<<<<

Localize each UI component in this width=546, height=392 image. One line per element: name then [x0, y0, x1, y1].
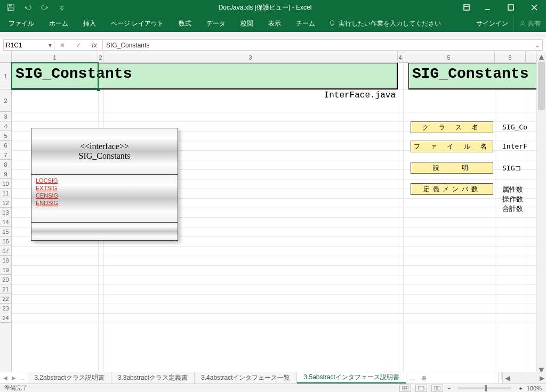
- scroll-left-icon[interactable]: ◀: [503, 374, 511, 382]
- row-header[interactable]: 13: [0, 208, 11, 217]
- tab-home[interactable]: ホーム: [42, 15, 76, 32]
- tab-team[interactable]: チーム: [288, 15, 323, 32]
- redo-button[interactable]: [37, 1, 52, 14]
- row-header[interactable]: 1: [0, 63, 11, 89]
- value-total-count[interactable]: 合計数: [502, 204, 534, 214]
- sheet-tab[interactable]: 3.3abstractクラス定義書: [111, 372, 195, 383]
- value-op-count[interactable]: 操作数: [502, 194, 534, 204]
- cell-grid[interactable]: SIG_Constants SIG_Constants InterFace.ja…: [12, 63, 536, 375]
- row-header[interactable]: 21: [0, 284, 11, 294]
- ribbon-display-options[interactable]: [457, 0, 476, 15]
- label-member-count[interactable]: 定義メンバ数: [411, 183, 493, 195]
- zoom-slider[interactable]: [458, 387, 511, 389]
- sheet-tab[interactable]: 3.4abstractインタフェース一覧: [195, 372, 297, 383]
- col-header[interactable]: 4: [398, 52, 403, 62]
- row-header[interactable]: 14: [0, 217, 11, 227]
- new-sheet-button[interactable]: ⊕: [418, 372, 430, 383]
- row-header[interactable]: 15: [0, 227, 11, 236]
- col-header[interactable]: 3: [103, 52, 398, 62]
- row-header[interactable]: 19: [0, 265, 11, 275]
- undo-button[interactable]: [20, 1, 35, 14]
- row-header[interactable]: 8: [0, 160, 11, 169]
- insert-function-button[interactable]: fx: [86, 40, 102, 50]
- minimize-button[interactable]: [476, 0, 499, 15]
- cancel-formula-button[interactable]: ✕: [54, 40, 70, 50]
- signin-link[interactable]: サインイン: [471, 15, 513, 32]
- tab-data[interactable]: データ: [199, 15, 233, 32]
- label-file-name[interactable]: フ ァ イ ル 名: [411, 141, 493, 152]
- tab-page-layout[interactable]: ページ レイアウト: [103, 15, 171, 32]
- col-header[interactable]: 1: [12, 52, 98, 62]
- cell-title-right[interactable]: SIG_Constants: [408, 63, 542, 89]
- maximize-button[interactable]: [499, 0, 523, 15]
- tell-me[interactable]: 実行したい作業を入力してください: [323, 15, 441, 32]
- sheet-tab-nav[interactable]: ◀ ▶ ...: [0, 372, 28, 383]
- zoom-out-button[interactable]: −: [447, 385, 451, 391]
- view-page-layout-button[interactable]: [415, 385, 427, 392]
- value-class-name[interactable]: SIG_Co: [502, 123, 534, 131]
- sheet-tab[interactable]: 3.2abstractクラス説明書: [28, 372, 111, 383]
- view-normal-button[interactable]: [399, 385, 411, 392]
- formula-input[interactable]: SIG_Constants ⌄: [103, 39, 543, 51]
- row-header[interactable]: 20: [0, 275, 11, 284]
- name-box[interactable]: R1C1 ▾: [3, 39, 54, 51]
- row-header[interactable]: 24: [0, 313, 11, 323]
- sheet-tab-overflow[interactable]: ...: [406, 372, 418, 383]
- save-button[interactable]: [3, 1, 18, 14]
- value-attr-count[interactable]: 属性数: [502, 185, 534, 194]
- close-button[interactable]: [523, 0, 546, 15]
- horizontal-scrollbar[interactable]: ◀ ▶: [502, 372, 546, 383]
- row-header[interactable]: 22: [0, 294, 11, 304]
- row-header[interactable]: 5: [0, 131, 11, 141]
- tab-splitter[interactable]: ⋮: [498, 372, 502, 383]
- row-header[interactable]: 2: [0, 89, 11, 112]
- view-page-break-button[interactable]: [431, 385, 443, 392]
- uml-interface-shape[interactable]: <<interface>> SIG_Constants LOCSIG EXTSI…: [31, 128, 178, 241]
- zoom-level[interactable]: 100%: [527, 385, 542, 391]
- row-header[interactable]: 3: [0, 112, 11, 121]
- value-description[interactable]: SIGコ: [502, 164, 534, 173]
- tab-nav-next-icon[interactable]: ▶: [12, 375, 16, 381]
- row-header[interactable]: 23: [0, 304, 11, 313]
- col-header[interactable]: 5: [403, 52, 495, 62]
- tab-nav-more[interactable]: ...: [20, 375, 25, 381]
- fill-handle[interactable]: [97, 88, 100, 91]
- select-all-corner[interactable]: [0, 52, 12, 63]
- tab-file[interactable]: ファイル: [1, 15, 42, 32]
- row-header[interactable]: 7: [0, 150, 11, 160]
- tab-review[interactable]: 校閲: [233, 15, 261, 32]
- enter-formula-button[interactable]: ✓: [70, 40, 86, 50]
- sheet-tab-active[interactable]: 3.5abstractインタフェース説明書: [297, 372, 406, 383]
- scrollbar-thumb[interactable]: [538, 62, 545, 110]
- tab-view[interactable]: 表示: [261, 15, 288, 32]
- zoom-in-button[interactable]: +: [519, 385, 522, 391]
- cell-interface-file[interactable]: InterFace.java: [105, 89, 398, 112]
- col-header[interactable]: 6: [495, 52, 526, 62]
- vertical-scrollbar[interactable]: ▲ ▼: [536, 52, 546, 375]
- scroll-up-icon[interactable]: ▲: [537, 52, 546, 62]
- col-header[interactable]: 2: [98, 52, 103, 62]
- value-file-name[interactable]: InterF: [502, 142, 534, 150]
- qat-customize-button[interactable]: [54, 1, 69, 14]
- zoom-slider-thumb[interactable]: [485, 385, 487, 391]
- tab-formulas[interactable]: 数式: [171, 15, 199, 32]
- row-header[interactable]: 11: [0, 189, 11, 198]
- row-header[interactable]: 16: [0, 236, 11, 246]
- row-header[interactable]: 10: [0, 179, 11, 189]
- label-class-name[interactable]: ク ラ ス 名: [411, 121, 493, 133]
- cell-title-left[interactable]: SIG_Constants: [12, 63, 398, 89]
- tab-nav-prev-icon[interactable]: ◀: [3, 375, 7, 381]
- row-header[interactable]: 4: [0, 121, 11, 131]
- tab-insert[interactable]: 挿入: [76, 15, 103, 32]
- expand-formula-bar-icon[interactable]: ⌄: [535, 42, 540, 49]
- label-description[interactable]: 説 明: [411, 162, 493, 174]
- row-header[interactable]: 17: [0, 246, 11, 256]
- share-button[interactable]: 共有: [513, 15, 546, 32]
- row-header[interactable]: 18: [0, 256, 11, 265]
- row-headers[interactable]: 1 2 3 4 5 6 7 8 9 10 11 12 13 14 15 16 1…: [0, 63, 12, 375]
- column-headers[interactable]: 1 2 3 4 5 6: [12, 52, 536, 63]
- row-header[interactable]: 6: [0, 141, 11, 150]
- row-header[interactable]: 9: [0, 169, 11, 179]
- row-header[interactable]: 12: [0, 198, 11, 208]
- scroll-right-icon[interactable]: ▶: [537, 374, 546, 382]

>>>>

§ Directions:
Repeat the data exactly. No pictures should appear.

§ Exercise result:
Localize each UI component in this width=546, height=392 image. One line per element: name then [x0, y0, x1, y1].
- scroll-left-icon[interactable]: ◀: [503, 374, 511, 382]
- row-header[interactable]: 13: [0, 208, 11, 217]
- tab-home[interactable]: ホーム: [42, 15, 76, 32]
- tab-team[interactable]: チーム: [288, 15, 323, 32]
- redo-button[interactable]: [37, 1, 52, 14]
- row-header[interactable]: 1: [0, 63, 11, 89]
- value-total-count[interactable]: 合計数: [502, 204, 534, 214]
- sheet-tab[interactable]: 3.3abstractクラス定義書: [111, 372, 195, 383]
- value-op-count[interactable]: 操作数: [502, 194, 534, 204]
- cell-grid[interactable]: SIG_Constants SIG_Constants InterFace.ja…: [12, 63, 536, 375]
- row-header[interactable]: 21: [0, 284, 11, 294]
- ribbon-display-options[interactable]: [457, 0, 476, 15]
- label-member-count[interactable]: 定義メンバ数: [411, 183, 493, 195]
- zoom-slider[interactable]: [458, 387, 511, 389]
- sheet-tab[interactable]: 3.4abstractインタフェース一覧: [195, 372, 297, 383]
- col-header[interactable]: 4: [398, 52, 403, 62]
- row-header[interactable]: 14: [0, 217, 11, 227]
- new-sheet-button[interactable]: ⊕: [418, 372, 430, 383]
- row-header[interactable]: 15: [0, 227, 11, 236]
- col-header[interactable]: 3: [103, 52, 398, 62]
- row-header[interactable]: 19: [0, 265, 11, 275]
- undo-button[interactable]: [20, 1, 35, 14]
- row-header[interactable]: 8: [0, 160, 11, 169]
- insert-function-button[interactable]: fx: [86, 40, 102, 50]
- minimize-button[interactable]: [476, 0, 499, 15]
- cancel-formula-button[interactable]: ✕: [54, 40, 70, 50]
- signin-link[interactable]: サインイン: [471, 15, 513, 32]
- tab-data[interactable]: データ: [199, 15, 233, 32]
- label-file-name[interactable]: フ ァ イ ル 名: [411, 141, 493, 152]
- tab-page-layout[interactable]: ページ レイアウト: [103, 15, 171, 32]
- col-header[interactable]: 1: [12, 52, 98, 62]
- cell-title-right[interactable]: SIG_Constants: [408, 63, 542, 89]
- maximize-button[interactable]: [499, 0, 523, 15]
- tell-me[interactable]: 実行したい作業を入力してください: [323, 15, 441, 32]
- sheet-tab-nav[interactable]: ◀ ▶ ...: [0, 372, 28, 383]
- zoom-out-button[interactable]: −: [447, 385, 451, 391]
- view-page-layout-button[interactable]: [415, 385, 427, 392]
- value-class-name[interactable]: SIG_Co: [502, 123, 534, 131]
- sheet-tab[interactable]: 3.2abstractクラス説明書: [28, 372, 111, 383]
- view-normal-button[interactable]: [399, 385, 411, 392]
- formula-input[interactable]: SIG_Constants ⌄: [103, 39, 543, 51]
- row-header[interactable]: 20: [0, 275, 11, 284]
- name-box[interactable]: R1C1 ▾: [3, 39, 54, 51]
- row-header[interactable]: 24: [0, 313, 11, 323]
- sheet-tab-overflow[interactable]: ...: [406, 372, 418, 383]
- save-button[interactable]: [3, 1, 18, 14]
- value-attr-count[interactable]: 属性数: [502, 185, 534, 194]
- close-button[interactable]: [523, 0, 546, 15]
- horizontal-scrollbar[interactable]: ◀ ▶: [502, 372, 546, 383]
- row-header[interactable]: 22: [0, 294, 11, 304]
- row-header[interactable]: 5: [0, 131, 11, 141]
- tab-splitter[interactable]: ⋮: [498, 372, 502, 383]
- row-header[interactable]: 2: [0, 89, 11, 112]
- view-page-break-button[interactable]: [431, 385, 443, 392]
- uml-interface-shape[interactable]: <<interface>> SIG_Constants LOCSIG EXTSI…: [31, 128, 178, 241]
- zoom-level[interactable]: 100%: [527, 385, 542, 391]
- row-header[interactable]: 3: [0, 112, 11, 121]
- value-description[interactable]: SIGコ: [502, 164, 534, 173]
- tab-nav-next-icon[interactable]: ▶: [12, 375, 16, 381]
- row-header[interactable]: 23: [0, 304, 11, 313]
- col-header[interactable]: 5: [403, 52, 495, 62]
- tab-nav-more[interactable]: ...: [20, 375, 25, 381]
- fill-handle[interactable]: [97, 88, 100, 91]
- select-all-corner[interactable]: [0, 52, 12, 63]
- tab-file[interactable]: ファイル: [1, 15, 42, 32]
- row-header[interactable]: 7: [0, 150, 11, 160]
- tab-review[interactable]: 校閲: [233, 15, 261, 32]
- enter-formula-button[interactable]: ✓: [70, 40, 86, 50]
- sheet-tab-active[interactable]: 3.5abstractインタフェース説明書: [297, 372, 406, 383]
- scrollbar-thumb[interactable]: [538, 62, 545, 110]
- tab-view[interactable]: 表示: [261, 15, 288, 32]
- zoom-in-button[interactable]: +: [519, 385, 522, 391]
- cell-interface-file[interactable]: InterFace.java: [105, 89, 398, 112]
- col-header[interactable]: 6: [495, 52, 526, 62]
- vertical-scrollbar[interactable]: ▲ ▼: [536, 52, 546, 375]
- scroll-up-icon[interactable]: ▲: [537, 52, 546, 62]
- col-header[interactable]: 2: [98, 52, 103, 62]
- value-file-name[interactable]: InterF: [502, 142, 534, 150]
- qat-customize-button[interactable]: [54, 1, 69, 14]
- zoom-slider-thumb[interactable]: [485, 385, 487, 391]
- tab-formulas[interactable]: 数式: [171, 15, 199, 32]
- row-header[interactable]: 11: [0, 189, 11, 198]
- row-header[interactable]: 16: [0, 236, 11, 246]
- row-header[interactable]: 10: [0, 179, 11, 189]
- label-class-name[interactable]: ク ラ ス 名: [411, 121, 493, 133]
- cell-title-left[interactable]: SIG_Constants: [12, 63, 398, 89]
- tab-nav-prev-icon[interactable]: ◀: [3, 375, 7, 381]
- row-header[interactable]: 4: [0, 121, 11, 131]
- tab-insert[interactable]: 挿入: [76, 15, 103, 32]
- expand-formula-bar-icon[interactable]: ⌄: [535, 42, 540, 49]
- label-description[interactable]: 説 明: [411, 162, 493, 174]
- row-header[interactable]: 17: [0, 246, 11, 256]
- share-button[interactable]: 共有: [513, 15, 546, 32]
- row-header[interactable]: 18: [0, 256, 11, 265]
- row-headers[interactable]: 1 2 3 4 5 6 7 8 9 10 11 12 13 14 15 16 1…: [0, 63, 12, 375]
- column-headers[interactable]: 1 2 3 4 5 6: [12, 52, 536, 63]
- row-header[interactable]: 6: [0, 141, 11, 150]
- row-header[interactable]: 9: [0, 169, 11, 179]
- row-header[interactable]: 12: [0, 198, 11, 208]
- scroll-right-icon[interactable]: ▶: [537, 374, 546, 382]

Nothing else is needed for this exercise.